Work required:
From the entries that follow, copy each line in which "Feed" appears.

Data shown:
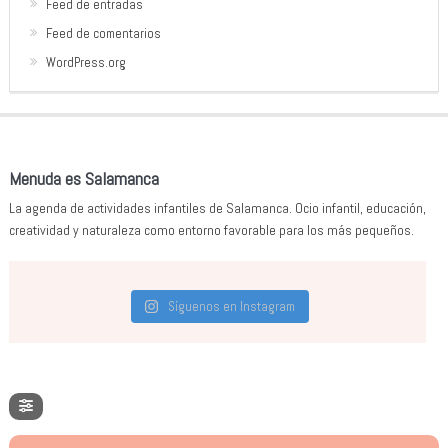
Feed de entradas
Feed de comentarios
WordPress.org
Menuda es Salamanca
La agenda de actividades infantiles de Salamanca. Ocio infantil, educación,
creatividad y naturaleza como entorno favorable para los más pequeños.
Síguenos en Instagram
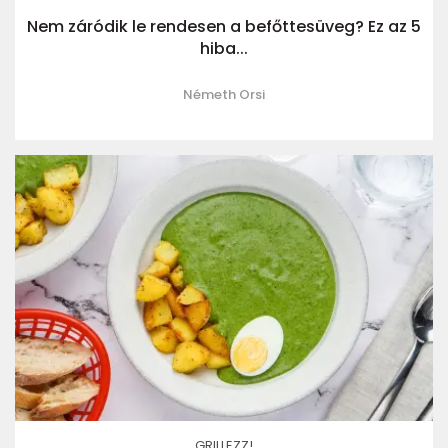
Nem záródik le rendesen a befőttesüveg? Ez az 5
hiba...
Németh Orsi
GRILLEZZ!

Solution to this exercise:
Feed de entradas
Feed de comentarios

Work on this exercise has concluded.